Let $$f(n) = [\sqrt{n}] + \sum_{k=1}^{n} \left[ \frac{n}{k} \right]$$
$$f(1) = [1] + [1] = 2 \checkmark$$
The statement for $f(n+1)$ is to be proved:
$$f(n+1) = [\sqrt{n+1}] + \sum_{k=1}^{n+1} \left[\frac{n+1}{k} \right]$$
I just need some hints from now?
Hint: Prove by induction.
When is $ \lfloor \frac{n}{k} \rfloor \neq \lfloor \frac{n+1}{k} \rfloor $?
When they are not equal, what is the difference of these 2 terms?

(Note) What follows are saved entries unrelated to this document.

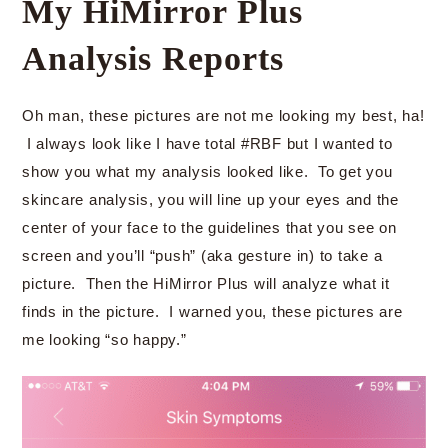
My HiMirror Plus
Analysis Reports
Oh man, these pictures are not me looking my best, ha!
I always look like I have total #RBF but I wanted to
show you what my analysis looked like. To get you
skincare analysis, you will line up your eyes and the
center of your face to the guidelines that you see on
screen and you’ll “push” (aka gesture in) to take a
picture. Then the HiMirror Plus will analyze what it
finds in the picture. I warned you, these pictures are
me looking “so happy.”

Ans: The terms are different if there exists some integer $i$ such that $ \frac{n}{k} < i \leq \frac{ n+1}{k}$. Multiplying throughout by $k$, we get $ n < ik \leq n+1$. Since $n$, $n+1$ are consecutive integers, this then implies that $ik = n+1$, or that $k$ is a divisor of $n+1$.
Thus, this term increases by 1 if $k \mid n+1$. Otherwise, it stays constant.
Hence, letting $ g(n) = \sum_{i=1}^n \lfloor \frac{n}{k} \rfloor$, we get that
$$g(n+1) - g(n) = \text{ number of divisors of } n$$